» **Exercise description**
Bring together copies of the lines in the data below that contain the word "Blue".

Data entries
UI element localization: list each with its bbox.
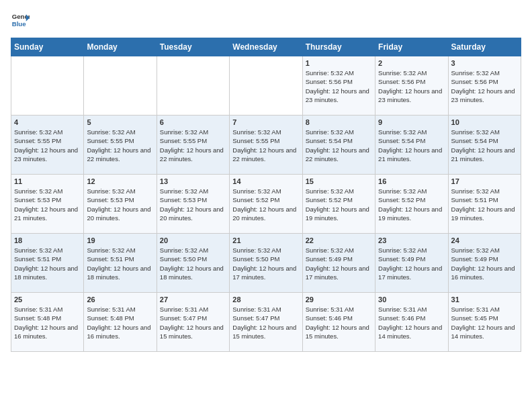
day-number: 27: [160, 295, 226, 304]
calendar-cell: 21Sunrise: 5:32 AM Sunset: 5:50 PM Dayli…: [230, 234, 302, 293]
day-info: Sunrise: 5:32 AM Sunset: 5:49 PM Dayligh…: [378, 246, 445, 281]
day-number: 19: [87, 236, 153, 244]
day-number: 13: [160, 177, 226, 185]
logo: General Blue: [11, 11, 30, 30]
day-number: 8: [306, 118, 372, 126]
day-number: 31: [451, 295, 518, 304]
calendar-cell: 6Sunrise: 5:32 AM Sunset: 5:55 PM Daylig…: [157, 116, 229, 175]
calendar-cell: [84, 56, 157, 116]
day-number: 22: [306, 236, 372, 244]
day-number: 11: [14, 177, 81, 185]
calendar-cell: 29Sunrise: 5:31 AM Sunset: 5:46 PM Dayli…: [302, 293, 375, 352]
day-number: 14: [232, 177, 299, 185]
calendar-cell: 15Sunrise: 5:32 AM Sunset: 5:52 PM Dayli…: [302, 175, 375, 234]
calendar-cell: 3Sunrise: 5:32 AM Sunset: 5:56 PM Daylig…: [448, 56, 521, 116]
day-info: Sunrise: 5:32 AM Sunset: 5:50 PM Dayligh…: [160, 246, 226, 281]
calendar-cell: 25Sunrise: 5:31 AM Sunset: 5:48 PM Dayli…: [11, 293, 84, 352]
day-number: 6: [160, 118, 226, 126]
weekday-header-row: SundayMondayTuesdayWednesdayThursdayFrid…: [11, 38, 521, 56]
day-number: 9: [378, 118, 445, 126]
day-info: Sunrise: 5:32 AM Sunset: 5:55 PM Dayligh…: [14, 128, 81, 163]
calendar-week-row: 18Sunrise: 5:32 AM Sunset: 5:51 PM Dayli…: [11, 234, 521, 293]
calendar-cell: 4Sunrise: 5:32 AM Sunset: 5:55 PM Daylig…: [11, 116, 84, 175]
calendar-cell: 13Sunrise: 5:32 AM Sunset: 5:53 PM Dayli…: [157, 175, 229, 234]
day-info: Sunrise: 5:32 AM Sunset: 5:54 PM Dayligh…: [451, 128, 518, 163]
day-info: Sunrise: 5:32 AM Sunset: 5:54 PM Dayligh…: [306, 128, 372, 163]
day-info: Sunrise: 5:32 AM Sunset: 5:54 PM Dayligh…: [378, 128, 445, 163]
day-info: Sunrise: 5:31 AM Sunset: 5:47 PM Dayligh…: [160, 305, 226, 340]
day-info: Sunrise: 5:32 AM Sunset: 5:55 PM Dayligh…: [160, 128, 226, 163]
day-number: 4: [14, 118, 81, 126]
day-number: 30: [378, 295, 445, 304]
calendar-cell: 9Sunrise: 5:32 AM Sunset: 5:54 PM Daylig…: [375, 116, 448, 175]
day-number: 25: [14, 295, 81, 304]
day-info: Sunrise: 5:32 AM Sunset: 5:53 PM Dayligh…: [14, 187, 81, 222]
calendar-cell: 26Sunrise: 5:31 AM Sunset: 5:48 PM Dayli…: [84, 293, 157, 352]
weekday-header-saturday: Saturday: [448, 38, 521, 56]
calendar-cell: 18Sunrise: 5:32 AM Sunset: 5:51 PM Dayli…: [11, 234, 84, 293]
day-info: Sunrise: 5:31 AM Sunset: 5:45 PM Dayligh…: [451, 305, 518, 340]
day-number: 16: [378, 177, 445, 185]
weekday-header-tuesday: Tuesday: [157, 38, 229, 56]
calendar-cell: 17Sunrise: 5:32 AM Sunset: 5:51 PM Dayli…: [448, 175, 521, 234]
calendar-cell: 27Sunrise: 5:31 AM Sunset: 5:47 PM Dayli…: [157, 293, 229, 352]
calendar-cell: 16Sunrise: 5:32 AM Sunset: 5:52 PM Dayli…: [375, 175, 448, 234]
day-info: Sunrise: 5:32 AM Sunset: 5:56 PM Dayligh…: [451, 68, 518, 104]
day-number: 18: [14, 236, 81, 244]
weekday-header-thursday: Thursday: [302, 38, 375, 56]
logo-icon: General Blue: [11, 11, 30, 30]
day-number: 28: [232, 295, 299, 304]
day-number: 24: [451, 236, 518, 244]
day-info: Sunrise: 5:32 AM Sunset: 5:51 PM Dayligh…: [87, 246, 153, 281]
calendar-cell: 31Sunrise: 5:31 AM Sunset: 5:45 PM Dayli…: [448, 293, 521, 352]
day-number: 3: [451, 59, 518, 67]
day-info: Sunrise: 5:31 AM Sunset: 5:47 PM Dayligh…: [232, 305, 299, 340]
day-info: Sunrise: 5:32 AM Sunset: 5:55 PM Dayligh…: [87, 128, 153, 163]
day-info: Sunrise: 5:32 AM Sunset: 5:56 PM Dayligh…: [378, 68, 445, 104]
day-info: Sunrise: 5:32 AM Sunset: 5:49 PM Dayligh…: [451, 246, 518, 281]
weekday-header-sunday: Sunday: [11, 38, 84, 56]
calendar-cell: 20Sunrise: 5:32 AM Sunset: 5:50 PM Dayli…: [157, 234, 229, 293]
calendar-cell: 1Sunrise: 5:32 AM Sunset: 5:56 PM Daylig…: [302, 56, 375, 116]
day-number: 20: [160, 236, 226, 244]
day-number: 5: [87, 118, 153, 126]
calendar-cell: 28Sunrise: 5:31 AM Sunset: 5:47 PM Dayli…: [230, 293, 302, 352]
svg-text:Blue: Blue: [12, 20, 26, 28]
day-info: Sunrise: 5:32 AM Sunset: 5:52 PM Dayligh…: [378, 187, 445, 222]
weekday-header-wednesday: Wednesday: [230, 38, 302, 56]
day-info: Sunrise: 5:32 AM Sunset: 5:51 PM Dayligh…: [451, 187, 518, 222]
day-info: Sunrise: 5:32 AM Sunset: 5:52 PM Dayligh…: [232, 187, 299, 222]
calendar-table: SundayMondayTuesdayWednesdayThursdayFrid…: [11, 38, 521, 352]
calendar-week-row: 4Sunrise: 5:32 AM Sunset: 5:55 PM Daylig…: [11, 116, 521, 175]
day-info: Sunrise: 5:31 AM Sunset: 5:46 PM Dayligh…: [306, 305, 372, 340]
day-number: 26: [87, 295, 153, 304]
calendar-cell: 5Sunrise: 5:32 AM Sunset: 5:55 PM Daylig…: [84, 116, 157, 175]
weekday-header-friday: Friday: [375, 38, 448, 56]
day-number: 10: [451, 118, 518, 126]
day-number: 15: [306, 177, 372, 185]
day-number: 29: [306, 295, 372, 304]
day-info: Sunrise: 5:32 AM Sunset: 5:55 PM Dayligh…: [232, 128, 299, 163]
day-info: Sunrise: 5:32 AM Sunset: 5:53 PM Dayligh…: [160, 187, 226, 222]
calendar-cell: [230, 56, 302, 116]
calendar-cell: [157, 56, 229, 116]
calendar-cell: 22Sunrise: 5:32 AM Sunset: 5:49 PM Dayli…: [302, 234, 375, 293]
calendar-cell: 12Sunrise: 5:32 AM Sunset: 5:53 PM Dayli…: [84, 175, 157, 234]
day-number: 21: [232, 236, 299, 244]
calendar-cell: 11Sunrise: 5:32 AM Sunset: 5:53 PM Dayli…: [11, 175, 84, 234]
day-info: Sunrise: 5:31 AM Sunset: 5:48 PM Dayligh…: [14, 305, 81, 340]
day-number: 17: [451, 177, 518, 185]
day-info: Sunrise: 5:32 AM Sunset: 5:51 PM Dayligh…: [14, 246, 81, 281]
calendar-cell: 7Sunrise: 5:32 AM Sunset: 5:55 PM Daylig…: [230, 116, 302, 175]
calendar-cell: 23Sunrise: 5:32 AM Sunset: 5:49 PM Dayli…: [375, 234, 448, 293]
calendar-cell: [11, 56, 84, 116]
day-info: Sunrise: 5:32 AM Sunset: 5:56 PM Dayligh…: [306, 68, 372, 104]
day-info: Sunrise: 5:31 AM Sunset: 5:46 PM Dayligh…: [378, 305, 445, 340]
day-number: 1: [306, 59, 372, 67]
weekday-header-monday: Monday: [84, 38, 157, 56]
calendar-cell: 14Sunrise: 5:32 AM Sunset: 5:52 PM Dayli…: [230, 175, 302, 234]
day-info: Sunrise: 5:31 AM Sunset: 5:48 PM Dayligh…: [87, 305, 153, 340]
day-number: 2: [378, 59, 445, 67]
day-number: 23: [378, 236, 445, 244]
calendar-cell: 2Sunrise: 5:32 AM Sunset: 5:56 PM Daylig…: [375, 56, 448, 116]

» **Your solution**
logo: General Blue: [11, 11, 30, 30]
logo-icon: General Blue: [11, 11, 30, 30]
svg-text:Blue: Blue: [12, 20, 26, 28]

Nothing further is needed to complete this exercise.